Historian David Starkey is making his first TV series for the BBC after more than a decade presenting for Channel 4.
The presenter and historian will front a new four-part series for BBC2 about examining the connections between classical music and the royal family.
Starkey, 68, has hosted a number of programmes for Channel 4 dating back to his 1998 series about Henry VIII.
In the early 2000s he was reported to have a deal with C4 worth around £2 million to write 25 hours of television, including an 18-part series on the British monarchy.
But following last year's programme about the Churchill family, the station said it had nothing further in production with Starkey, although they were discussing ideas.

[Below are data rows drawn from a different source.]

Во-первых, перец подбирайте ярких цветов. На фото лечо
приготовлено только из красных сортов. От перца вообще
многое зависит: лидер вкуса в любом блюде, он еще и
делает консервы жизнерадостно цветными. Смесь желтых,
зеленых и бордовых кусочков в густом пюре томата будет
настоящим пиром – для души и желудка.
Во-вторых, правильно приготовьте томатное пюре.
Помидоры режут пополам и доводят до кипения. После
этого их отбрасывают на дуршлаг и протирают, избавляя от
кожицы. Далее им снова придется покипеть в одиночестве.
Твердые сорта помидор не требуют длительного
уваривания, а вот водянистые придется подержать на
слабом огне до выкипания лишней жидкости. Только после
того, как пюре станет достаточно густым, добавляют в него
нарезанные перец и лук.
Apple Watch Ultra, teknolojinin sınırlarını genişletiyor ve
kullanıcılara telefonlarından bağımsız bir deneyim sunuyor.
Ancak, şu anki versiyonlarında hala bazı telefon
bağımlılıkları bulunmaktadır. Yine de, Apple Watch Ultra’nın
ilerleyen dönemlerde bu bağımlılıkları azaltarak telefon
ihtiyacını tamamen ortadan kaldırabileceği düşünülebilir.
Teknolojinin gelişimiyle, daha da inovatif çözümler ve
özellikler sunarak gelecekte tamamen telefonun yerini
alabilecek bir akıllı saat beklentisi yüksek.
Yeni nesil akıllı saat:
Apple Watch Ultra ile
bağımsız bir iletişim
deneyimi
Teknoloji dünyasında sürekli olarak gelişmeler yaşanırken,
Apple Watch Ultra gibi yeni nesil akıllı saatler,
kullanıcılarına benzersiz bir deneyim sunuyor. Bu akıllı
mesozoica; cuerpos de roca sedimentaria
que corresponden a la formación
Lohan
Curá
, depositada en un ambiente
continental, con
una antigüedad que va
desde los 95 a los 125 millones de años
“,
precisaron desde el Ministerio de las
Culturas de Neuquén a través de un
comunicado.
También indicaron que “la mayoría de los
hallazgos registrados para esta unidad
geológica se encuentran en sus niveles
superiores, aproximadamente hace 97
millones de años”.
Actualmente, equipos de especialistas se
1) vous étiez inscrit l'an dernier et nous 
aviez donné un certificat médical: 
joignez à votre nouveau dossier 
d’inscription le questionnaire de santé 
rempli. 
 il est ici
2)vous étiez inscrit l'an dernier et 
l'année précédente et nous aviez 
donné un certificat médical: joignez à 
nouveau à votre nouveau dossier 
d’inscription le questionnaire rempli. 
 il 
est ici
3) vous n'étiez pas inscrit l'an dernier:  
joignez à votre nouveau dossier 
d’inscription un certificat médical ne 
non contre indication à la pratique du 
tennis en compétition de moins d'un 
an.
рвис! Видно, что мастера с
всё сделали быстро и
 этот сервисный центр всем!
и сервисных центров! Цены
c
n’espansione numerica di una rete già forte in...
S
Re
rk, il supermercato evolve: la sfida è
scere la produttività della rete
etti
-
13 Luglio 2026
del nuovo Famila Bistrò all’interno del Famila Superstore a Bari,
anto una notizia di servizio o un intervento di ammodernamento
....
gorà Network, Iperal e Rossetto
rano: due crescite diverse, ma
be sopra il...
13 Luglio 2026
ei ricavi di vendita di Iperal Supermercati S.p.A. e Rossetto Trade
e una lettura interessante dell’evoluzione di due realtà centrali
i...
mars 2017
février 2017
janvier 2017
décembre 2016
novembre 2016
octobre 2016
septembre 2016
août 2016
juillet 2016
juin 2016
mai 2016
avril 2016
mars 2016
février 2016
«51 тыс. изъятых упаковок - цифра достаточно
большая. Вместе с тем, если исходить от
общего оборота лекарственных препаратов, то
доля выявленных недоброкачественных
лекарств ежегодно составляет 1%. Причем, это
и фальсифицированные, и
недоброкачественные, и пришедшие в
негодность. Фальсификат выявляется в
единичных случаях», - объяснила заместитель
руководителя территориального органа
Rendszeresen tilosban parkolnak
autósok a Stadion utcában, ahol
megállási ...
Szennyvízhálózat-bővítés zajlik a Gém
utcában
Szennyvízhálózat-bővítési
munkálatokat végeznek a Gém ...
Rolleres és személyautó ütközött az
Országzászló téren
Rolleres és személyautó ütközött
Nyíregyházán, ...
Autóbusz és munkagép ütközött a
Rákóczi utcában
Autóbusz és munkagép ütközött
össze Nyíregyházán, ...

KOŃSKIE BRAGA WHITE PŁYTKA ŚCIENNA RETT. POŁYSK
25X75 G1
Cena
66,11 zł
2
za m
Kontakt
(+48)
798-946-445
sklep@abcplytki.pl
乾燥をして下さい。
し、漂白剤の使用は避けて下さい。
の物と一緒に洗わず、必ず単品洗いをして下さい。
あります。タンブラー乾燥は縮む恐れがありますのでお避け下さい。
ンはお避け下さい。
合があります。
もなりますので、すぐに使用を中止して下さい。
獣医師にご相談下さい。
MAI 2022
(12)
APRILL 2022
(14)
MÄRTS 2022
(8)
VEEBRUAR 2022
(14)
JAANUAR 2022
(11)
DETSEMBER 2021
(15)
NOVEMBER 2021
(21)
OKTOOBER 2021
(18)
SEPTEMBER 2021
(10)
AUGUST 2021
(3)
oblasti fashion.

He will front Music And Monarchy, to be shown this spring, which shows the close connections between composers, musicians and royalty.
The programmes will look at familiar compositions and more obscure pieces which will be performed live at the historic locations for which they were originally composed, including Westminster Abbey, Buckingham Palace and St Paul's Cathedral.
It will span six centuries from Henry V to our present Queen, featuring composers such as Tallis, Purcell, Handel, Parry and Elgar.
Starkey said; "Making this series has been a delight - it has forced me to see historical problems, familiar to me as a political historian, in a quite unexpected light.
"It has also been an anecdotal pleasure - music speaks to monarchs and elicits some surprising replies."
In 2011 Starkey caused a furore following a BBC appearance on Newsnight, which prompted accusations of racism. Appearing as part of a discussion about that summer's riots and looting, he said: "The problem is that the whites have become black."
His new BBC2 series coincides with the 60th anniversary of the Queen's coronation.